My sister (27f) and her long-term partner (35m) recently got engaged on a 5-star all-inclusive family holiday that my parents paid for. They paid for the holiday for all of us as a treat/special occasion as my sister had a baby in February, so it would be his first holiday.
Since I was young, my parents have always been very clear with both of us that they would never pay for either of our weddings and that we could just have the wedding that we could afford. However, after their engagement, my parents told my sister and her partner that they would contribute a large sum so that they could get married sooner than if they had to save up the money to do so themselves. They did this because their baby has the last name as his dad, and my parents know that my sister would love to have the same name as the baby, so their contribution meant they could get married faster (just to be clear, it had nothing to do with the fact that she was an unwed mother – purely that my sister wanted the same name).
So, thanks to this money, they have now booked a date and venue which includes in the price around 15 pre-booked rooms for guests at around £300 each. My sister really wants my parents to have one of these rooms so that they can stay over and then also have breakfast with the other guests staying over in the morning. However, my parents are not very keen on spending £300 just for one room for one night (they usually stay in a Holiday Inn/Premier Inn when just travelling in the uk). So, they said to my sister that they would stay the whole evening of the wedding and party until it finishes but then get a taxi home (around half an hour away). This really upset my sister as she wanted them to be more involved and stay over.
So, privately I said to my sister that if she cared that much, then why didn’t their room cost come out of what my parents were contributing to the wedding in the first place? I said that they were giving my sister a lot of money initially and then were essentially charging them extra to actually stay at the wedding, which I didn’t understand.
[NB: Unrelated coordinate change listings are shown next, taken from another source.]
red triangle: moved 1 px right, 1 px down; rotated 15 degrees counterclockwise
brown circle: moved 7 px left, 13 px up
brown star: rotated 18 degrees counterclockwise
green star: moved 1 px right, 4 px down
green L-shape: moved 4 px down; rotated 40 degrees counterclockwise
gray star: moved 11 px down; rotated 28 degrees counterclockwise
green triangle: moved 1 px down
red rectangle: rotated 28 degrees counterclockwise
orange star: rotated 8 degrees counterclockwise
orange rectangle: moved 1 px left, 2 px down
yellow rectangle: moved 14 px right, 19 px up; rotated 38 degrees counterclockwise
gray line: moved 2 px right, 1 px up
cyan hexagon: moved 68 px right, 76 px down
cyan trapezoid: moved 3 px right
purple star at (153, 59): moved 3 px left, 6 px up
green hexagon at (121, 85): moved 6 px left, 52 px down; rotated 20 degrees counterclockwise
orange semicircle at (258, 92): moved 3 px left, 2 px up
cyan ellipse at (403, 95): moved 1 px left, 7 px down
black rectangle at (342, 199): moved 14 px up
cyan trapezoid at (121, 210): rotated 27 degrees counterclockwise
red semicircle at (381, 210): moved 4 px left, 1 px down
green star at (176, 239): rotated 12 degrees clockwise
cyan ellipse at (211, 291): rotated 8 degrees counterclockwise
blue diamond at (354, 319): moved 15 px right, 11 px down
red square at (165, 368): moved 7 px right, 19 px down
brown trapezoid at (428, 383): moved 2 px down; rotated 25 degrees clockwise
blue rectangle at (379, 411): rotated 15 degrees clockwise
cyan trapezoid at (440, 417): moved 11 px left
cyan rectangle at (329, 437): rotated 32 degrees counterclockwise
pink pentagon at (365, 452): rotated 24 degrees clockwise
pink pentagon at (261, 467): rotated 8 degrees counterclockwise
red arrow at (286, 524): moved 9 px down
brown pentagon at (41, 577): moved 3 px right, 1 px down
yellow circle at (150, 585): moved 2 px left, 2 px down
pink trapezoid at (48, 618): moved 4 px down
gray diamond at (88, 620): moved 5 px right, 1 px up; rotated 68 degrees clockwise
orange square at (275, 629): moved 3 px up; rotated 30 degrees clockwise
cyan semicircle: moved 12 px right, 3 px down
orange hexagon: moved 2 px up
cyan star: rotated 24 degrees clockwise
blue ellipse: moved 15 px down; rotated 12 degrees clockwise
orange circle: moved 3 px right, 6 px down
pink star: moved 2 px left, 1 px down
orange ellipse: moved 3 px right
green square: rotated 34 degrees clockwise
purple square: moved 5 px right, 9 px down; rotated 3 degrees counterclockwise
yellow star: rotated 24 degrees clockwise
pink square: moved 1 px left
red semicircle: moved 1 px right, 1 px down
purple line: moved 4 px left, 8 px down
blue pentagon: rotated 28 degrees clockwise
This made her really angry, and she said that I was guilt-tripping her into paying for my parents’ rooms. Later that night, she texted me saying that she couldn’t sleep as she was stressing about having to spend £300 for their room for one night and didn’t feel comfortable spending that sort of money.
So, AITAH for suggesting that my parents’ room price should have come out of what they’re contributing for the wedding in the first place?
So your sister can’t stomach spending £300 for a room for one night but she thinks your parents should? That other people should for the simple privilege of attending her wedding? She is out of line.
I really rofl when I read that.
The entitlement is unreal
NTA, you brought up a fair point to her and she reacted poorly.
NTA your parents were very generous. Your sister should pay for their stay or let them go home without trying to guilt tripping them.
It just goes to show that the £300 is a fairly significant amount of money for them, and they’re spending (at least) £4500 on the rooms.
The whole thing stinks, you are NTA
I mean it’s a 30 minute car ride back in the morning. I can see the logic of not spending that money when they can drive back if they want to. They may just not want to do that for various reasons.
Sister getting free money for wedding and still complaining about room? Not cool bro. Parents already helping big time, she should pay their room 😡
It would have been a whole lot cheaper for your sister to legally have her last name changed or have given the baby her last name to begin with.
NTA. If having her parents their is so important; that should have been configured into the cost.
Hang on a minute. Parents gave her significant $ for the wedding and then she asked them to pay extra for their room??!!
That’s bullshit. It’s extra bullshit considering they live 30 minutes away (I’d rather go home too). It’s extra extra bullshit since bride wants them their just, because.
No. Not just because. Bride has a baby and my guess is she wants the parents who are already paying for the wedding to also pay for the privilege of babysitting ie an extra room to spend the night so they will keep baby there but out of the honeymoon room.